Google Groups no longer supports new Usenet posts or subscriptions. Historical content remains viewable.
Dismiss

*really* shortest match in awk - possible?

278 views
Skip to first unread message

Tomasz Chmielewski

unread,
Nov 21, 2007, 1:18:33 PM11/21/07
to
Yes, everything is possible in awk, but not for mere mortals, right?

I have a mbox file (see below for an example) with advertisements
attached to the end of every message. I would like to remove these ads.
Ads are placed between -------- and _________ characters.
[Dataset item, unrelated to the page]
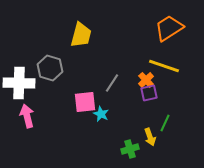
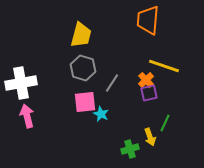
orange trapezoid: moved 21 px left, 8 px up; rotated 52 degrees counterclockwise
gray hexagon: moved 33 px right
white cross: moved 2 px right; rotated 12 degrees counterclockwise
I tried using something like:

awk '/^----/,/^____/{next}{print}'

but it eats up a bit too much, and one could argue if it's really the
shortest match.

Here an example mbox (note that the length of ------ and ______ can vary):


From - Sun Sep 18 12:55:25 2005
(...)
Some text I want to keep
Some text I want to keep

-------------------------------------------------------
SF.Net email is sponsored by:
Tame your development.....
________________________________________
this text should stay
email@address
https://address/should/stay


From - Sun Sep 18 12:58:18 2005
(...)
2 Some text I want to keep 2
2 Some text I want to keep 2

A cool diagram which needs to stay:
-------------------------------------
|This will be gone, too if I use |
|awk '/^----/,/^____/{next}{print}' |
|because of "------" above |
-------------------------------------

2 Some text I want to keep 2
2 Some text I want to keep 2


--------------------
SF.Net email is sponsored by:
some other
advertisement
_______________________________________________
this text should stay
email@address
https://address/should/stay


From - Thu Sep 22 16:00:04 2005
(...)
3 Some text I want to keep 3
3 Some text I want to keep 3

-----------------------------------
SF.Net email is sponsored by:
_________________________________________
this text should stay
email@address
https://address/should/stay

--
Tomasz Chmielewski
http://wpkg.org

loki harfagr

unread,
Nov 21, 2007, 2:30:16 PM11/21/07
to
On Wed, 21 Nov 2007 19:18:33 +0100, Tomasz Chmielewski wrote:

> Yes, everything is possible in awk, but not for mere mortals, right?
>
> I have a mbox file (see below for an example) with advertisements
> attached to the end of every message. I would like to remove these ads.
> Ads are placed between -------- and _________ characters.
>
> I tried using something like:
>
> awk '/^----/,/^____/{next}{print}'
>
> but it eats up a bit too much, and one could argue if it's really the
> shortest match.

try those on your real data:

("should" be the shortest eq. to your expression)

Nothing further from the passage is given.